We stayed at Sorensen’s Resort near Pickett’s Junction. A couple of days before the ride I decided to scope out Ebbetts Pass, the highest point of the ride and the only part I’d never seen. Somewhere along the ride I spotted a cafe with a satellite dish. I saw bikes parked outside and a lot of people wearing funny clothes like mine. I asked the proprietor if we might tune the big screen TV to the BBC. He agreed readily and I spent an enjoyable chunk of the day with strangers, enjoying the Tour de France broadcast with Phil Liggett and Paul Sherwen. (Were you wondering if I’d ever get back to him?)

The morning of the Death Ride I was up before dawn and headed to Turtle Rock State Park, the start point. As the sky got light, the strains of Jimi Hendrix playing the Star Spangled Banner reminded anyone who was sleeping in that they’d best get up to start riding soon.

Some folks jumped on their bikes at the first strains, others wandered out as it played or as it ended. Some of us stuck around, waiting for it to get lighter. As the sun came up, The Jefferson Airplane got me on the road:

As we headed toward Monitor Pass, it began to sprinkle lightly. This seemed like a good omen, a little something to keep the heat down and counter the dry desert air on the leeward side of the divide. We went up and over Monitor Pass and down to the Nevada state line, then turned around and went back over the pass in the other direction. So far, so good.

As we turned toward Ebbetts Pass, the earliest riders were coming down. They warned us that it was cold and wet up there. Climbing the pass wasn’t so bad. At the top, no one stood around to rest or enjoy the view. It was time to head down. Employing my modern version of the age-old technique of stuffing newspapers in your jersey for insulation on chilly descents (I used a plastic grocery bag – no ink to run, and waterproof), I was back on my bike after a quick snack and collecting the sticker to prove I’d made it to the top. Collect all five and your receive an enameled pin to prove you did it. We were cautioned that there were corner marshals before all switchbacks, urging us to slow down. I’d seen them going up, when slowing down was not a problem.

Ascending Ebbetts Pass
Yes, that is the same jersey 26 years later, Grand Teton National Park

Going down was a problem. The brakes needed feathering to scrub off speed as well as to scrub water off the rims so they would actually function as brakes. It was also a way to keep fingers moving so they wouldn’t stiffen up too much to apply the brakes when really needed. Breathing on the fingers for warmth had to be done fast, so the hands could be back on the brake levers before the next switchback.

The lunch stop was welcome this time and we headed back out on the road.
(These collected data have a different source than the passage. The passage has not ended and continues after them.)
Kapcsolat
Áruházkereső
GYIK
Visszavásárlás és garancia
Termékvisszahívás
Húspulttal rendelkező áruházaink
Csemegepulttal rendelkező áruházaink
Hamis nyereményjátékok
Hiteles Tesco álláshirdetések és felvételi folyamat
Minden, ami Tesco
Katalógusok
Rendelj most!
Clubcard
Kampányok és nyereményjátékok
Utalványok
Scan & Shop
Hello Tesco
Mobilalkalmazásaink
Coming down a few thousand feet did not make it warm and dry. The rain had entered the valley and was with us the rest of the day. Sorensen’s Resort was on the way to Luther Pass, so I stopped into our cabin, dried off, changed clothes, ate a banana, hugged my future wife, and got back out. It might have taken all of five minutes. Dry clothes felt great for the next few minutes.

After the last two passes, I showered and changed into dry civilian clothes and signed the commemorative poster as a five pass rider. Since it was still raining, I don’t know if you can read any of the signatures. We used a silver Sharpie so it was somewhat waterproof. After one last great meal at Sorensen’s, we headed back to the Bay Area. I think I’m ready to do it again.